**Data supplied:**
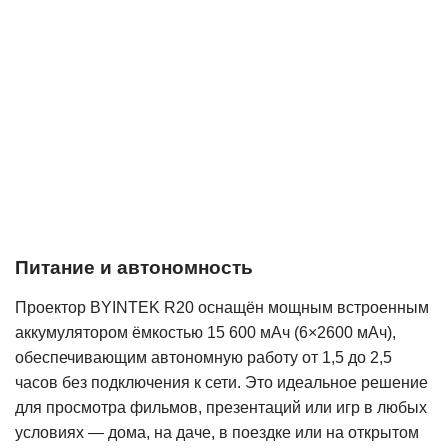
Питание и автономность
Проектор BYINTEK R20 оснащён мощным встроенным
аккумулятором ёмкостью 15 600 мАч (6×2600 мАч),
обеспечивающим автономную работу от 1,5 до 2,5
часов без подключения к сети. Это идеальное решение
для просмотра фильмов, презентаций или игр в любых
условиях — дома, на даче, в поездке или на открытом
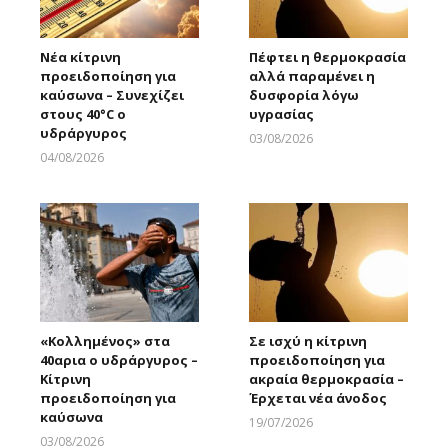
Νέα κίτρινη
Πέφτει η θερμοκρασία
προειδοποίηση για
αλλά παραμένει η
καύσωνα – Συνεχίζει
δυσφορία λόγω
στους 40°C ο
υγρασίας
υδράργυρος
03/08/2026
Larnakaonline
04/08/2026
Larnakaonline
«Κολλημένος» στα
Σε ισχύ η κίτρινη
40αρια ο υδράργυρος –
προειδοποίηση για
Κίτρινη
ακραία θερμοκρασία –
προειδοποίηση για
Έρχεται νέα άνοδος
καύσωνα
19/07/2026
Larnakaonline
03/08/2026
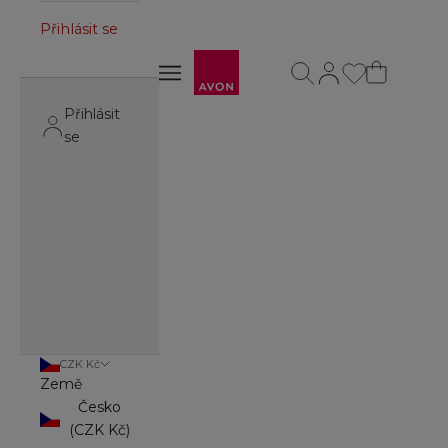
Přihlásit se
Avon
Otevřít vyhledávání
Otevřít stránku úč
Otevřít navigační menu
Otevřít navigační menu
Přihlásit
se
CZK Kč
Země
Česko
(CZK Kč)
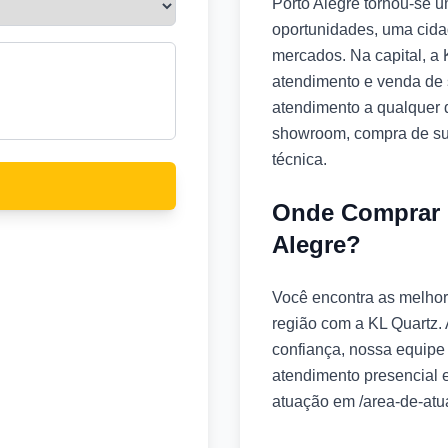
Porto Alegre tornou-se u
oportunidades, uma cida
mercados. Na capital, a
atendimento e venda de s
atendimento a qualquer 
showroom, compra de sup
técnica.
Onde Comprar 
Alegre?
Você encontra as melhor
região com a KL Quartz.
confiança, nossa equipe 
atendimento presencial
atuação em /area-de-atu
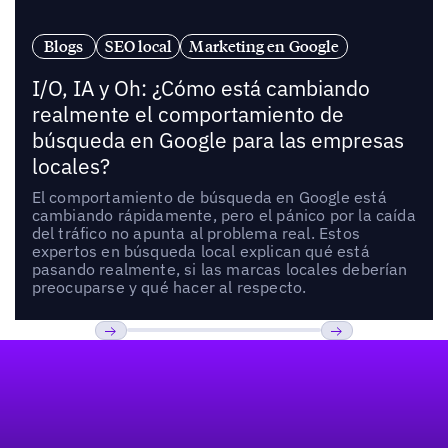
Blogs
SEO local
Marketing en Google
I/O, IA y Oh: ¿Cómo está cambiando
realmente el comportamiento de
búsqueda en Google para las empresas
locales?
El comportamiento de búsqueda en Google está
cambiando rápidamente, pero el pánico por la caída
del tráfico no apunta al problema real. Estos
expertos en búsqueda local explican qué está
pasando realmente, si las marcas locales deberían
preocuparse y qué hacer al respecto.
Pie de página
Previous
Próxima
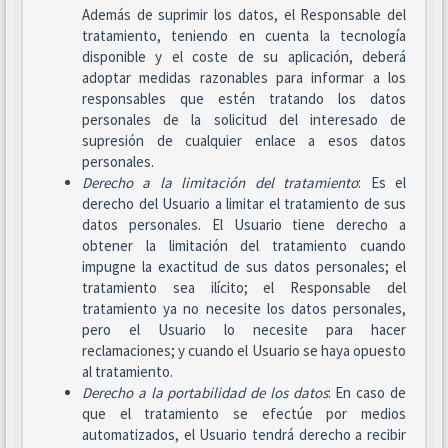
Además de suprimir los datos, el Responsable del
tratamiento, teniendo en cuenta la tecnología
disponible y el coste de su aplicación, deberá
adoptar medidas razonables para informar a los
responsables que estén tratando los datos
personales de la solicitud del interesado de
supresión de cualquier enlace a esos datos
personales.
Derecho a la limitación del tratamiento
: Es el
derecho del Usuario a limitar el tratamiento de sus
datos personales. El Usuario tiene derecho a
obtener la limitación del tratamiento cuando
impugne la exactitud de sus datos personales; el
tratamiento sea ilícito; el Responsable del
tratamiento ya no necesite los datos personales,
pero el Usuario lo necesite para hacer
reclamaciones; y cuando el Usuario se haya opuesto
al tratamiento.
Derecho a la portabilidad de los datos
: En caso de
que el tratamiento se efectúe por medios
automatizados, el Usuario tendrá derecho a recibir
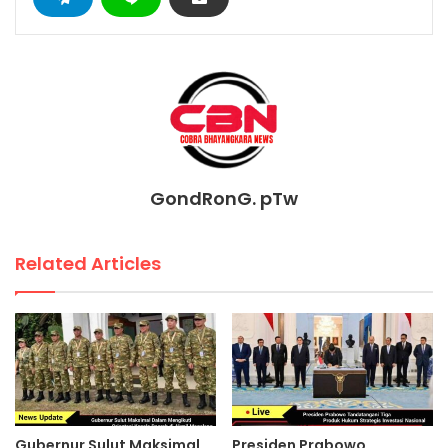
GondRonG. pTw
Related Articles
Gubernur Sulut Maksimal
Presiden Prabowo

**Work task:**
Pictures aside, every entry above must be repeated exactly.

**Finished task:**
Питание и автономность
Проектор BYINTEK R20 оснащён мощным встроенным
аккумулятором ёмкостью 15 600 мАч (6×2600 мАч),
обеспечивающим автономную работу от 1,5 до 2,5
часов без подключения к сети. Это идеальное решение
для просмотра фильмов, презентаций или игр в любых
условиях — дома, на даче, в поездке или на открытом
Νέα κίτρινη
Πέφτει η θερμοκρασία
προειδοποίηση για
αλλά παραμένει η
καύσωνα – Συνεχίζει
δυσφορία λόγω
στους 40°C ο
υγρασίας
υδράργυρος
03/08/2026
Larnakaonline
04/08/2026
Larnakaonline
«Κολλημένος» στα
Σε ισχύ η κίτρινη
40αρια ο υδράργυρος –
προειδοποίηση για
Κίτρινη
ακραία θερμοκρασία –
προειδοποίηση για
Έρχεται νέα άνοδος
καύσωνα
19/07/2026
Larnakaonline
03/08/2026
Přihlásit se
Avon
Otevřít vyhledávání
Otevřít stránku úč
Otevřít navigační menu
Otevřít navigační menu
Přihlásit
se
CZK Kč
Země
Česko
(CZK Kč)
Porto Alegre tornou-se u
oportunidades, uma cida
mercados. Na capital, a
atendimento e venda de s
atendimento a qualquer 
showroom, compra de sup
técnica.
Onde Comprar 
Alegre?
Você encontra as melhor
região com a KL Quartz.
confiança, nossa equipe 
atendimento presencial
atuação em /area-de-atu
Blogs
SEO local
Marketing en Google
I/O, IA y Oh: ¿Cómo está cambiando
realmente el comportamiento de
búsqueda en Google para las empresas
locales?
El comportamiento de búsqueda en Google está
cambiando rápidamente, pero el pánico por la caída
del tráfico no apunta al problema real. Estos
expertos en búsqueda local explican qué está
pasando realmente, si las marcas locales deberían
preocuparse y qué hacer al respecto.
Pie de página
Previous
Próxima
Además de suprimir los datos, el Responsable del
tratamiento, teniendo en cuenta la tecnología
disponible y el coste de su aplicación, deberá
adoptar medidas razonables para informar a los
responsables que estén tratando los datos
personales de la solicitud del interesado de
supresión de cualquier enlace a esos datos
personales.
Derecho a la limitación del tratamiento
: Es el
derecho del Usuario a limitar el tratamiento de sus
datos personales. El Usuario tiene derecho a
obtener la limitación del tratamiento cuando
impugne la exactitud de sus datos personales; el
tratamiento sea ilícito; el Responsable del
tratamiento ya no necesite los datos personales,
pero el Usuario lo necesite para hacer
reclamaciones; y cuando el Usuario se haya opuesto
al tratamiento.
Derecho a la portabilidad de los datos
: En caso de
que el tratamiento se efectúe por medios
automatizados, el Usuario tendrá derecho a recibir
GondRonG. pTw
Related Articles
Gubernur Sulut Maksimal
Presiden Prabowo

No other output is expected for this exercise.